Tuesday, May 10, 2016

What I Learned in Graduate School

Today, my life as a graduate student draws to a close. I stood before an audience and defended my right to be called Dr. Stacey Rodenbeck. In one hour, I summarized the last four years of my life – at least the science part. The reality is, however, that the science is only a miniscule part of the learning I did in graduate school. As this day draws to a close, I’m pensive. I need to share the ways in which graduate school shaped and changed me.

I learned humility. When I graduated from Indiana University Southeast on May 7, 2012 with a 4.0 GPA in my major classes and highest academic distinction, I believed that the sky was the limit. I was the big fish. Everyone knew who I was. Underclassmen asked me to tutor them. Faculty relied on my expertise as I served them as a lab assistant. I had easily conquered the challenges of an undergraduate education; so I was excited about my future as Ph.D. student at Indiana University School of Medicine. On my 27th birthday, August 20, 2012, I sat down in my first graduate level class. As the barrage of information began, I realized that I was no longer the big fish. Sometime during the first year, I asked a trusted mentor from my undergraduate institution if I would ever feel smart again. The answer was, “Yes, but you will never feel as smart as you did the day you graduated with your Bachelor of Science degree.” Fabulous. A life time of feeling average. That wasn’t what I’d signed up for. The next four years, I won some and lost some. I learned how to compete with myself and not others (I still have growing to do in this area!). I learned to think of myself less and of the work more. I learned to apply those principles to my personal life, and have been blessed with some fulfilling opportunities to serve in my church and personal relationships.

I learned how to suffer. To a degree, graduate school is one long lesson in suffering. Sleepless nights. Isolation. Failure.  Disdain from those who don’t understand the intense, grueling nature of what you’re doing, and who can’t understand why you would stick with it if it’s that bad. “It’s your choice,” they say. “If it’s that bad, you could get out.” I learned that if you love something enough, you suffer for it. As I realized that my thirst for scientific knowledge allowed me to endure, it awoke in me a greater intensity of desire for spiritual growth. I began to pray that God would teach me to love Him so intensely that I was willing to suffer worse things for Him than I was willing to suffer for knowledge. I worked to develop a meaningful relationship with my Creator and a deep and thorough theology that would stand the test of time, ridicule, and persecution.
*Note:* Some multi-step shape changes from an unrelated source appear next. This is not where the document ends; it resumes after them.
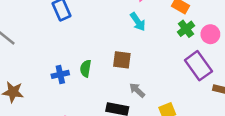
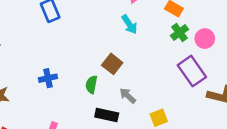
brown square: (122, 60) -> (112, 64), turned 30
green semicircle: (86, 68) -> (91, 85), moved

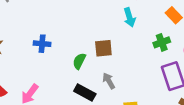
green cross: (179, 33) -> (162, 42), moved
brown square: (112, 64) -> (103, 48), turned 30

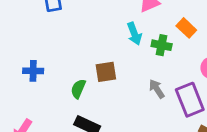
green cross: (162, 42) -> (162, 45), moved, turned 35
gray arrow: (109, 81) -> (157, 89), moved

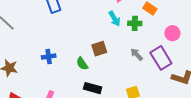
green semicircle: (78, 89) -> (82, 64), turned -48

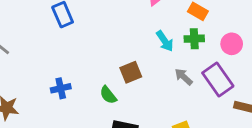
cyan arrow: (114, 19) -> (165, 41), moved
green cross: (135, 23) -> (194, 39), moved

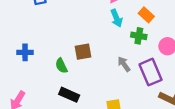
cyan arrow: (165, 41) -> (116, 18), moved

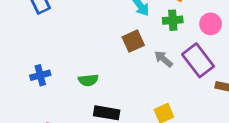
brown square: (83, 52) -> (133, 41), moved
green semicircle: (61, 66) -> (88, 80), turned -56

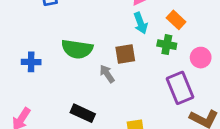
gray arrow: (163, 59) -> (107, 74), moved
green semicircle: (88, 80) -> (77, 49), moved, size x1.6

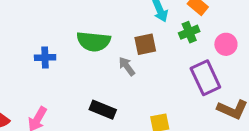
green cross: (167, 45) -> (189, 32), turned -30

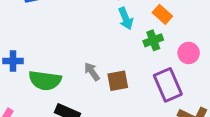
green semicircle: (94, 41) -> (45, 80), moved
brown square: (145, 44) -> (118, 81), moved

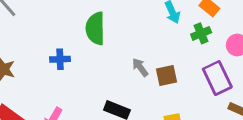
green semicircle: (45, 80) -> (95, 28), moved, turned 84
I learned the importance of community. On that first day of classes, I sat beside three other girls who were to become dear friends over the course of our first year. Even in the days of full-time class taking, we gave and gained support from one another. We encouraged one another to stay the course, to fight the battle of graduate school. As we joined separate labs, we continued to be friends. As we learned the ropes and prepared for our qualifiers, we served as editors for each other, sounding boards, and learned to function as colleagues. My labmates formed a team, and together we solved problems, asked and answered questions, and developed strong personal bonds. Science should not be a solo activity. Like good science, good lives are founded in community. As we sharpen and strengthen and serve each other, character flaws are revealed and dissolved, love flourishes, and productivity is enhanced.

I learned that something worth doing is worth doing poorly. I don’t like to fail, and until graduate school I just avoided things that I wasn’t good at. During my graduate training, I soon learned that the avoiding tactic doesn’t fly. If something is worth doing well, it’s worth doing poorly at first while you’re learning. I learned sheer grit – to get up and try again when a negative data set knocked me over. I sometimes think that if I’d never gone to graduate school, I would have never gotten married. I was terrified of failing in a marriage. Learning that failure is just another chance to get up and solve problems enabled me to step out in faith and to marry a man who makes me a better person. I don’t like the moments when I fail him, but if being a good wife is worth it, so is being a poor one as I learn the ropes.

I learned how to think outside the box to solve problems. Ph.D. stands for “Doctor of Philosophy,” and even though I never took a formal philosophy course as a graduate student, I soon found that abstract thinking was crucial to success in the lab. If something doesn’t work, you examine a million facets of the experiment to determine why. If your hypothesis is consistently shattered, you change your paradigm. That’s how science works. As my critical thinking skills sharpened, I found myself applying them to other parts of my life. My Christian faith strengthened as I applied critical approaches to Bible study. My understanding of my own shortcomings deepened as I sought to “determine the mechanisms” underlying my personal failures.


So yes, I learned how to do science in graduate school, but I also learned how to do life. I learned to look the future in the face, knowing that I’ll fail miserably sometimes, that reaching out to those around me is ok, that I’ll get back up when I fall down. Graduate school isn’t the only place where you learn lessons like this, but I will never regret my choice to pursue higher education. The lessons I’ve learned here are valuable and will travel with me in all aspects and phases of life.